* _YOUR TASK_:
Please write out all of the entries without altering anything.

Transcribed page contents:

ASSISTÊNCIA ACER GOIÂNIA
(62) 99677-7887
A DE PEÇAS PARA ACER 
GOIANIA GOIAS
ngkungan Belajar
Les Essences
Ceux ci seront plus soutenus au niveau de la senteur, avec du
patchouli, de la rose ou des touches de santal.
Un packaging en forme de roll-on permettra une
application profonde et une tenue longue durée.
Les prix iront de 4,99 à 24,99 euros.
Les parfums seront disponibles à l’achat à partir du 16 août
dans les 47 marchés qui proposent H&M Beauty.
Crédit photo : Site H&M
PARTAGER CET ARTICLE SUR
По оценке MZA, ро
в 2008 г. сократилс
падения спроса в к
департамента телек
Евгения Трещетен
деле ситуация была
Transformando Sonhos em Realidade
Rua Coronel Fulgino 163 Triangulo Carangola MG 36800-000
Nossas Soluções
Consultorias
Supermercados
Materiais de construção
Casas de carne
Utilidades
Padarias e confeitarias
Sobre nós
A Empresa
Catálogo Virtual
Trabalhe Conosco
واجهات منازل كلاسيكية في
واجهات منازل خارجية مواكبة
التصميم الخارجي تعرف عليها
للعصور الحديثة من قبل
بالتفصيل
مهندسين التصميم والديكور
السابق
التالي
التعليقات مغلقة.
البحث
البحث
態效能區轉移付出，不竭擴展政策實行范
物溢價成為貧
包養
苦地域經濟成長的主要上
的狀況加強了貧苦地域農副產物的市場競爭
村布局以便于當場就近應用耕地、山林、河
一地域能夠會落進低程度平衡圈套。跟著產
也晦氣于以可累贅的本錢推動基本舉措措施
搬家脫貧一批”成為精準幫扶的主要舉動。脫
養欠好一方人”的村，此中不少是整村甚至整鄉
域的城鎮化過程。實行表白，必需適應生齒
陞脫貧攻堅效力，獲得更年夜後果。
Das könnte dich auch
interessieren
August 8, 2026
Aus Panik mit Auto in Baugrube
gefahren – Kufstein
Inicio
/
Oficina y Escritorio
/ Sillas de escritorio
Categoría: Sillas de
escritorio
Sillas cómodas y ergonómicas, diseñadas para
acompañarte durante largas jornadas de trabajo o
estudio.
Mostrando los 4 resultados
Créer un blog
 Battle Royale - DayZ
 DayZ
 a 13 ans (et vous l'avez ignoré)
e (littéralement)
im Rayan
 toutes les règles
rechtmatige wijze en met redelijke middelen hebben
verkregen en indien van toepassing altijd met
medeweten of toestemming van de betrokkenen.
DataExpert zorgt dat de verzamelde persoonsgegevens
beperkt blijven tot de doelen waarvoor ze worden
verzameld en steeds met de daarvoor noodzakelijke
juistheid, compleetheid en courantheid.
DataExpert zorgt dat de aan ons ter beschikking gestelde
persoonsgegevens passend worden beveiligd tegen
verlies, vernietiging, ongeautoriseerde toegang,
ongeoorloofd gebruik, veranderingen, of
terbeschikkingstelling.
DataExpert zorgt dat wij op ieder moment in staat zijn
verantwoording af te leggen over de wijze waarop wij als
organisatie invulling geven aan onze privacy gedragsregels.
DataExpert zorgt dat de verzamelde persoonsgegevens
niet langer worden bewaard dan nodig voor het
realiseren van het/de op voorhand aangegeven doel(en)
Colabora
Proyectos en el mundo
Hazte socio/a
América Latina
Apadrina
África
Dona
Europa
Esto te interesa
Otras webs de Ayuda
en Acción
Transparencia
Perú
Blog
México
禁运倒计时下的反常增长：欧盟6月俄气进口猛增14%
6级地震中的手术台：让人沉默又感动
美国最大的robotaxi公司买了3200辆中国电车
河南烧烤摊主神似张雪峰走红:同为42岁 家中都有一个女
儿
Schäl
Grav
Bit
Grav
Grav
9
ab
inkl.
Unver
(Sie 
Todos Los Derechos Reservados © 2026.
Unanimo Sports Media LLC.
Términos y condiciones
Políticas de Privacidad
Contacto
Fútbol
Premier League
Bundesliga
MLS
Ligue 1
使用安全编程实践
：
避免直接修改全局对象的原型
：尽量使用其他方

* _FINISHED TASK_:
ASSISTÊNCIA ACER GOIÂNIA
(62) 99677-7887
A DE PEÇAS PARA ACER 
GOIANIA GOIAS
ngkungan Belajar
Les Essences
Ceux ci seront plus soutenus au niveau de la senteur, avec du
patchouli, de la rose ou des touches de santal.
Un packaging en forme de roll-on permettra une
application profonde et une tenue longue durée.
Les prix iront de 4,99 à 24,99 euros.
Les parfums seront disponibles à l’achat à partir du 16 août
dans les 47 marchés qui proposent H&M Beauty.
Crédit photo : Site H&M
PARTAGER CET ARTICLE SUR
По оценке MZA, ро
в 2008 г. сократилс
падения спроса в к
департамента телек
Евгения Трещетен
деле ситуация была
Transformando Sonhos em Realidade
Rua Coronel Fulgino 163 Triangulo Carangola MG 36800-000
Nossas Soluções
Consultorias
Supermercados
Materiais de construção
Casas de carne
Utilidades
Padarias e confeitarias
Sobre nós
A Empresa
Catálogo Virtual
Trabalhe Conosco
واجهات منازل كلاسيكية في
واجهات منازل خارجية مواكبة
التصميم الخارجي تعرف عليها
للعصور الحديثة من قبل
بالتفصيل
مهندسين التصميم والديكور
السابق
التالي
التعليقات مغلقة.
البحث
البحث
態效能區轉移付出，不竭擴展政策實行范
物溢價成為貧
包養
苦地域經濟成長的主要上
的狀況加強了貧苦地域農副產物的市場競爭
村布局以便于當場就近應用耕地、山林、河
一地域能夠會落進低程度平衡圈套。跟著產
也晦氣于以可累贅的本錢推動基本舉措措施
搬家脫貧一批”成為精準幫扶的主要舉動。脫
養欠好一方人”的村，此中不少是整村甚至整鄉
域的城鎮化過程。實行表白，必需適應生齒
陞脫貧攻堅效力，獲得更年夜後果。
Das könnte dich auch
interessieren
August 8, 2026
Aus Panik mit Auto in Baugrube
gefahren – Kufstein
Inicio
/
Oficina y Escritorio
/ Sillas de escritorio
Categoría: Sillas de
escritorio
Sillas cómodas y ergonómicas, diseñadas para
acompañarte durante largas jornadas de trabajo o
estudio.
Mostrando los 4 resultados
Créer un blog
 Battle Royale - DayZ
 DayZ
 a 13 ans (et vous l'avez ignoré)
e (littéralement)
im Rayan
 toutes les règles
rechtmatige wijze en met redelijke middelen hebben
verkregen en indien van toepassing altijd met
medeweten of toestemming van de betrokkenen.
DataExpert zorgt dat de verzamelde persoonsgegevens
beperkt blijven tot de doelen waarvoor ze worden
verzameld en steeds met de daarvoor noodzakelijke
juistheid, compleetheid en courantheid.
DataExpert zorgt dat de aan ons ter beschikking gestelde
persoonsgegevens passend worden beveiligd tegen
verlies, vernietiging, ongeautoriseerde toegang,
ongeoorloofd gebruik, veranderingen, of
terbeschikkingstelling.
DataExpert zorgt dat wij op ieder moment in staat zijn
verantwoording af te leggen over de wijze waarop wij als
organisatie invulling geven aan onze privacy gedragsregels.
DataExpert zorgt dat de verzamelde persoonsgegevens
niet langer worden bewaard dan nodig voor het
realiseren van het/de op voorhand aangegeven doel(en)
Colabora
Proyectos en el mundo
Hazte socio/a
América Latina
Apadrina
África
Dona
Europa
Esto te interesa
Otras webs de Ayuda
en Acción
Transparencia
Perú
Blog
México
禁运倒计时下的反常增长：欧盟6月俄气进口猛增14%
6级地震中的手术台：让人沉默又感动
美国最大的robotaxi公司买了3200辆中国电车
河南烧烤摊主神似张雪峰走红:同为42岁 家中都有一个女
儿
Schäl
Grav
Bit
Grav
Grav
9
ab
inkl.
Unver
(Sie 
Todos Los Derechos Reservados © 2026.
Unanimo Sports Media LLC.
Términos y condiciones
Políticas de Privacidad
Contacto
Fútbol
Premier League
Bundesliga
MLS
Ligue 1
使用安全编程实践
：
避免直接修改全局对象的原型
：尽量使用其他方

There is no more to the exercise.